- Directions for this task
Which lines run from the one containing "Mask anything matching" to the end of the entries below? Retype exactly those, both ends included.

- Saved entries
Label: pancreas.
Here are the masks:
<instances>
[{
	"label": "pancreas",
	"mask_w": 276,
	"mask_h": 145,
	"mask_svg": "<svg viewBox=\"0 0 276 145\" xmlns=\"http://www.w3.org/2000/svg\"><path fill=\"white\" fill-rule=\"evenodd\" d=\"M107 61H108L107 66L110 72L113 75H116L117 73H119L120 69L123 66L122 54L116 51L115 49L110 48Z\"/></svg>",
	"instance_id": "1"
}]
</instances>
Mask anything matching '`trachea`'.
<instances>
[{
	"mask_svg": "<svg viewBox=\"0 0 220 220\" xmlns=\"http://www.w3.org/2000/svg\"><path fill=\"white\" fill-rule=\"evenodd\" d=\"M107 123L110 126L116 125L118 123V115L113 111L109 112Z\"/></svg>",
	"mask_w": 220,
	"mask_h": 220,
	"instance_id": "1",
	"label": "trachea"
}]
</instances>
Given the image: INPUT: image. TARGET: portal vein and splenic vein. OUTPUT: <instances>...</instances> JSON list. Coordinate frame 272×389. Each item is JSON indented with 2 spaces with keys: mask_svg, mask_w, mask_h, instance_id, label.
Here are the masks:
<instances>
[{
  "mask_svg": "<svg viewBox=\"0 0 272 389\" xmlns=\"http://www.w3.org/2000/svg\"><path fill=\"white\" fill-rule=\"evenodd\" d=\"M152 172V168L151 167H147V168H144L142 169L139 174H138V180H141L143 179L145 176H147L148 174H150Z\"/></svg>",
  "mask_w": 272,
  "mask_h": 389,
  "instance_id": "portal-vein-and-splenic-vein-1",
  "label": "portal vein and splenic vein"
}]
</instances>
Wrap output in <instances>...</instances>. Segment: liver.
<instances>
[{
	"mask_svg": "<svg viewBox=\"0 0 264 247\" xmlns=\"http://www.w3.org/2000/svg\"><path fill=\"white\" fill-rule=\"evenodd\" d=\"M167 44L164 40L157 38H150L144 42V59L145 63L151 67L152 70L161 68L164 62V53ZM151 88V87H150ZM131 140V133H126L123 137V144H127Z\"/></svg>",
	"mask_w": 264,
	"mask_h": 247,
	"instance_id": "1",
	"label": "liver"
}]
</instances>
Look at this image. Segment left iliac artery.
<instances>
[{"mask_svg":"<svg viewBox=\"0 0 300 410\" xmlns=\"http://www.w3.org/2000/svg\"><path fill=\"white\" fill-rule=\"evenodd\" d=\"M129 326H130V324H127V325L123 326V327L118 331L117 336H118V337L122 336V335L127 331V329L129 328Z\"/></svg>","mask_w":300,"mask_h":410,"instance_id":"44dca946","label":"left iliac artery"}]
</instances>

- Written response
Mask anything matching '`trachea`'.
<instances>
[{
	"mask_svg": "<svg viewBox=\"0 0 220 220\" xmlns=\"http://www.w3.org/2000/svg\"><path fill=\"white\" fill-rule=\"evenodd\" d=\"M107 123L110 126L116 125L118 123V115L113 111L109 112Z\"/></svg>",
	"mask_w": 220,
	"mask_h": 220,
	"instance_id": "1",
	"label": "trachea"
}]
</instances>
Given the image: INPUT: image. TARGET: portal vein and splenic vein. OUTPUT: <instances>...</instances> JSON list. Coordinate frame 272×389. Each item is JSON indented with 2 spaces with keys: mask_svg, mask_w, mask_h, instance_id, label.
Here are the masks:
<instances>
[{
  "mask_svg": "<svg viewBox=\"0 0 272 389\" xmlns=\"http://www.w3.org/2000/svg\"><path fill=\"white\" fill-rule=\"evenodd\" d=\"M152 172V168L151 167H147V168H144L142 169L139 174H138V180H141L143 179L145 176H147L148 174H150Z\"/></svg>",
  "mask_w": 272,
  "mask_h": 389,
  "instance_id": "portal-vein-and-splenic-vein-1",
  "label": "portal vein and splenic vein"
}]
</instances>
Wrap output in <instances>...</instances>. Segment: liver.
<instances>
[{
	"mask_svg": "<svg viewBox=\"0 0 264 247\" xmlns=\"http://www.w3.org/2000/svg\"><path fill=\"white\" fill-rule=\"evenodd\" d=\"M167 44L164 40L157 38H150L144 42V59L145 63L151 67L152 70L161 68L164 62V53ZM151 88V87H150ZM131 140V133H126L123 137V144H127Z\"/></svg>",
	"mask_w": 264,
	"mask_h": 247,
	"instance_id": "1",
	"label": "liver"
}]
</instances>
Look at this image. Segment left iliac artery.
<instances>
[{"mask_svg":"<svg viewBox=\"0 0 300 410\" xmlns=\"http://www.w3.org/2000/svg\"><path fill=\"white\" fill-rule=\"evenodd\" d=\"M129 326H130V324H127V325L123 326V327L118 331L117 336H118V337L122 336V335L127 331V329L129 328Z\"/></svg>","mask_w":300,"mask_h":410,"instance_id":"44dca946","label":"left iliac artery"}]
</instances>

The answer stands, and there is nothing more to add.